_ABOUT THIS TASK_
Leaving out all pictures, return exactly the lines from the one that contains "15s—99min，连续离" through the end of the data below.

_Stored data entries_
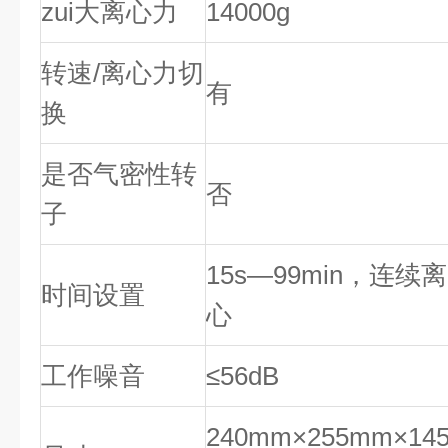
zui大离心力
14000g
转速/离心力切
有
换
是否气密性转
否
子
15s—99min，连续离
时间设置
心
工作噪音
≤56dB
240mm×255mm×14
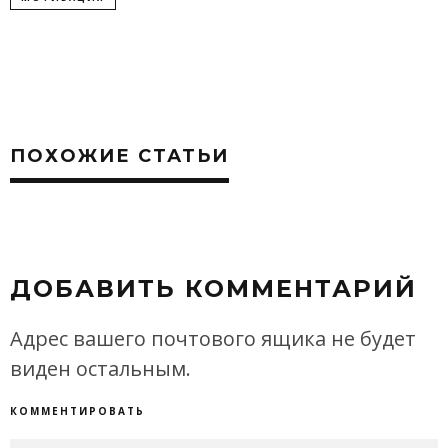
ПОХОЖИЕ СТАТЬИ
ДОБАВИТЬ КОММЕНТАРИЙ
Адрес вашего почтового ящика не будет
виден остальным.
КОММЕНТИРОВАТЬ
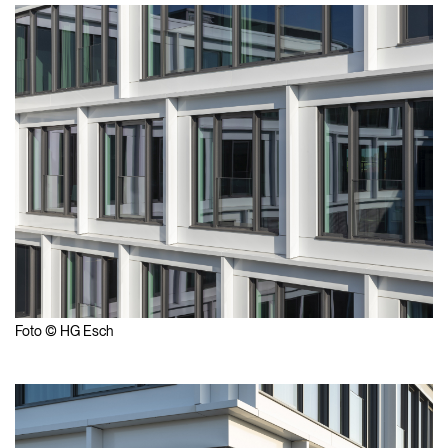
Foto © HG Esch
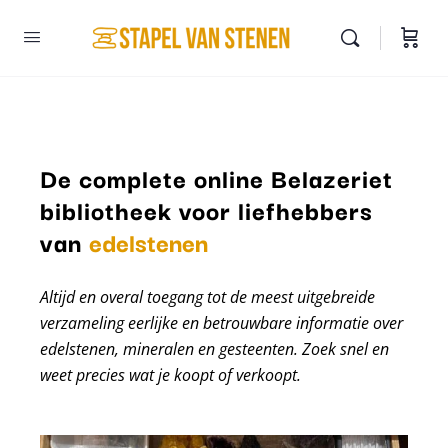
De complete online Belazeriet
bibliotheek voor liefhebbers
mineralen
van
edelstenen
Altijd en overal toegang tot de meest uitgebreide
verzameling eerlijke en betrouwbare informatie over
edelstenen, mineralen en gesteenten. Zoek snel en
weet precies wat je koopt of verkoopt.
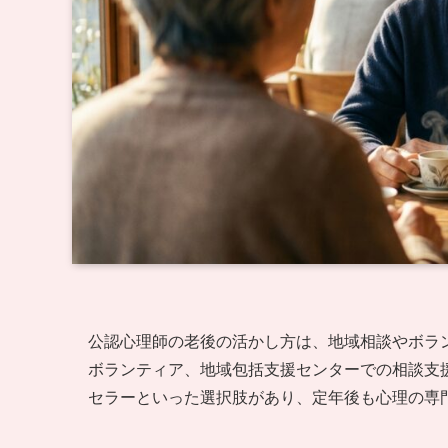
公認心理師の老後の活かし方は、地域相談やボラ
ボランティア、地域包括支援センターでの相談支
セラーといった選択肢があり、定年後も心理の専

_RESPONSE TO THIS EXERCISE_
15s—99min，连续离
时间设置
心
工作噪音
≤56dB
240mm×255mm×14
ПОХОЖИЕ СТАТЬИ
ДОБАВИТЬ КОММЕНТАРИЙ
Адрес вашего почтового ящика не будет
виден остальным.
КОММЕНТИРОВАТЬ
Foto © HG Esch
De complete online Belazeriet
bibliotheek voor liefhebbers
mineralen
van
edelstenen
Altijd en overal toegang tot de meest uitgebreide
verzameling eerlijke en betrouwbare informatie over
edelstenen, mineralen en gesteenten. Zoek snel en
weet precies wat je koopt of verkoopt.
公認心理師の老後の活かし方は、地域相談やボラ
ボランティア、地域包括支援センターでの相談支
セラーといった選択肢があり、定年後も心理の専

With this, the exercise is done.